Linda Wimberly
Message from Down Under
On Wednesday, Mother’s eyes are bright blue.
She asks:
Do you still live in Nashville?
Before I can tell her
I’ve never lived in Tennessee,
her gaze shifts to the gray-streaked window
where she watches drunken scarlet leaves dip and whirl.
She confesses her late night escape
to wander rain-slicked streets
then laughs, tells me she met a friend, danced
until yellow scribbles crawled into the lightening sky.
Soiled with soup and juice,
her favorite pink gown, the one she washed
on gentle cycle in cold water and Woolite,
hangs
on her dwindling body.
As caged minutes circle hollow moans
on the East Wing hall,
she crumples the sheet beneath her chin.
Her voice crashes through sticky silence
in the overheated air:
Do you work?
What do you do?
I lean toward her ear, say I work in the arts.
She frowns, drags words
like a serrated blade:
How do you expect to pay for lodging doing that?

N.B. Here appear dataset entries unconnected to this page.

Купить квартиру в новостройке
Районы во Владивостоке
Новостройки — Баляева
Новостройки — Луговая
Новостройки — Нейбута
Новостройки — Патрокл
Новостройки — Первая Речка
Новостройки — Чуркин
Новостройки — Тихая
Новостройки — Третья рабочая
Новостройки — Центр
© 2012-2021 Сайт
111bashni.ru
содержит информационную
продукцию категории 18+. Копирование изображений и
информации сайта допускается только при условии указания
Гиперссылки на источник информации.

I recall similar words thirty years ago,
long before dementia began
to shutter her mind,
when she scolded, told me
to find a real job.
Somewhere in her darkness,
she remembers,
still wishes I was the daughter
she knew she would have.
Linda Wimberly is a writer, artist and musician from Marietta, GA. A former Vermont Studio Center resident in writing, her poetry has appeared in The Raw Art Review, Lunch Ticket, Stone River Sky: An Anthology of Georgia Poems and others and a short story appeared in Cricket. She is a self-taught abstract artist and her images have appeared in or been cover art for jelly bucket, Critical Pass Review, Inscape Magazine and others. Her image “Woman on the Move” won the 2019 Art Contest for So to Speak: feminist journal of language and art. (lindawimberly.com)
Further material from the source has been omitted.